In the 1990s, things began to take an unexpected turn when new development saw the Art Deco classic buildings of the Tower District’s glory days begin to turn into a modern gas station and a drive-up car wash. That was all it took to make a community realize that if it wanted to see the Tower District they knew and loved preserved, it needed to take steps to monitor its development planning and approval process.
Residents worked with their elected representatives and the City of Fresno to develop the Tower District Specific Plan to protect the visual integrity of the district and establish a clear intent for future development that could guide investment, both commercial and residential.
Over the years, the community has been actively engaged in the oversight of proposed projects for the district through the City of Fresno’s Tower Design and Review Committee and the District 1 and 3 implementation committees. This process has allowed the community to maintain its identity and businesses to make investments with a clear understanding of what they were investing in.
Such stability led to the creation of the Tower District Marketing Committee and the hosting of various nonprofit film festivals, performance art organizations and parade committees.
The sale of the Tower Theatre is not the first time since those community safeguards were put in place that the community has had to stand up to protect its integrity, and it will likely not be the last. What is clear is that the community is now speaking up about the Tower Theatre sale.
It has become clear that the owners of the Tower Theatre and the Adventure Church are determined to proceed with the sale despite objections from the City and the community. The City has asked the Adventure Church to stop the unauthorized use of the theater and notified the church that a post-acquisition rezone is not guaranteed.
Moreover, the City offered the church support in finding an alternative location that meets zoning requirements for its use. The Tower Theatre building has current tenants claiming contractual rights of first refusal and multiple backup offers.
The Adventure Church has indicated that it does not intend to comply with the City’s requirement that it seek a rezone and instead claims that it will sue the City for zoning discrimination. Why so much resistance? Why not recognize the disruption and negative impact? Why not seek a better alternative?

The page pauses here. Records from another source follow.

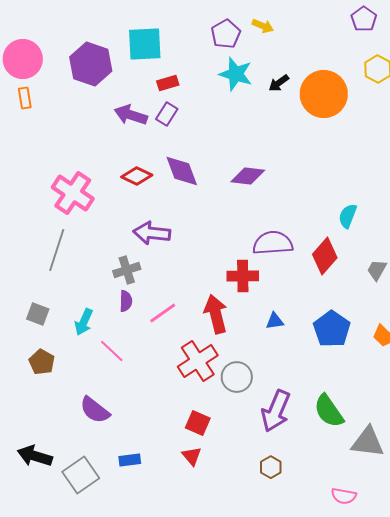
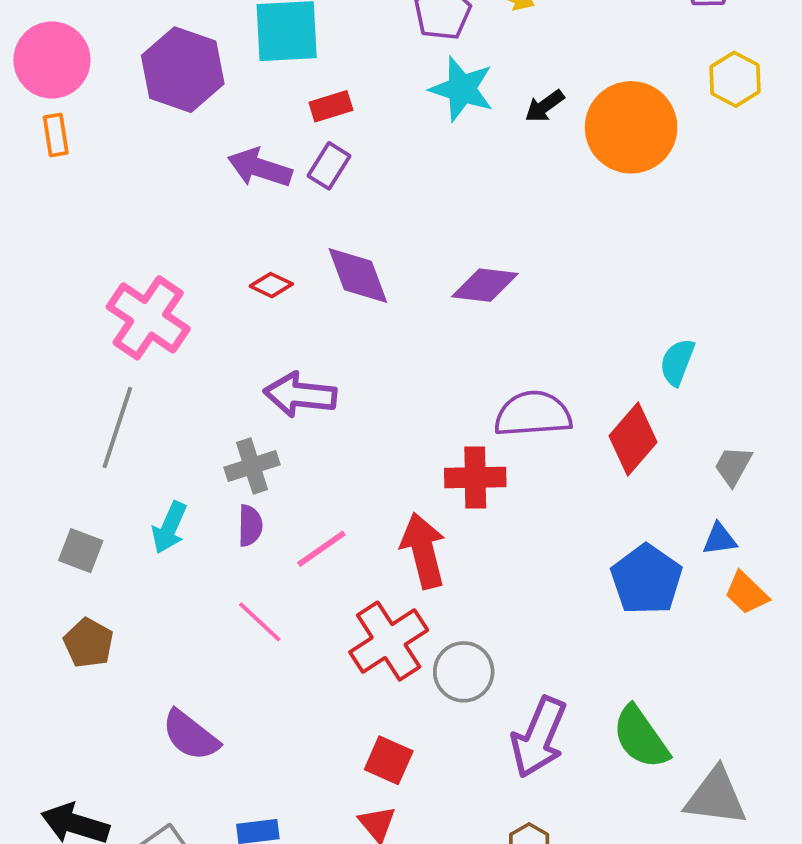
red diamond: (137, 176) -> (271, 285), size x0.7
blue triangle: (275, 321) -> (720, 539), moved
cyan arrow: (84, 322) -> (169, 528), moved
pink line: (112, 351) -> (260, 622), moved

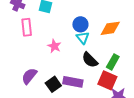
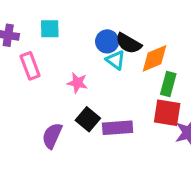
orange diamond: (110, 28) -> (155, 58), moved
black semicircle: (90, 60) -> (129, 43), moved
black square: (53, 84) -> (88, 119), moved

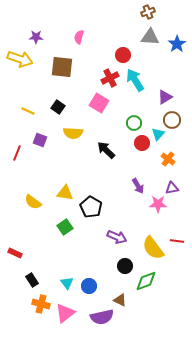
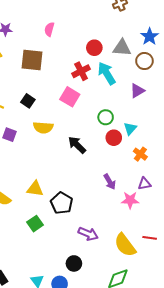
gray triangle: (150, 37) -> (122, 48), moved
brown circle: (172, 120) -> (144, 61), moved
black circle: (125, 266) -> (74, 263), moved

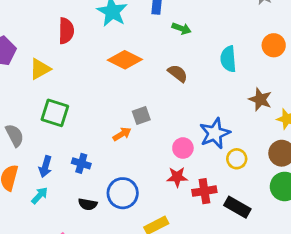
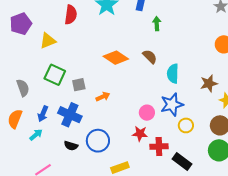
green arrow: (181, 28) -> (157, 24), turned -120
cyan semicircle: (228, 59) -> (173, 74), moved
orange diamond: (125, 60) -> (116, 58), moved
brown star: (260, 99) -> (209, 83), turned 30
gray square: (141, 116) -> (79, 85), moved
blue cross: (81, 163) -> (70, 115), size x1.6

Thousands of community members have signed multiple letters of opposition to the proposed rezoning of the Tower Theatre that would be required if the church’s purchase is finalized. A weekly peaceful opposition protest has sprung up Sunday mornings across from the theater, and a GoFundMe raised half of its $50,000 goal to support the legal effort of the businesses in just two days. Where will this all end? Who knows, but clearly no one is giving up easily.
Tyler Mackey is the executive director of the Tower District Marketing Committee.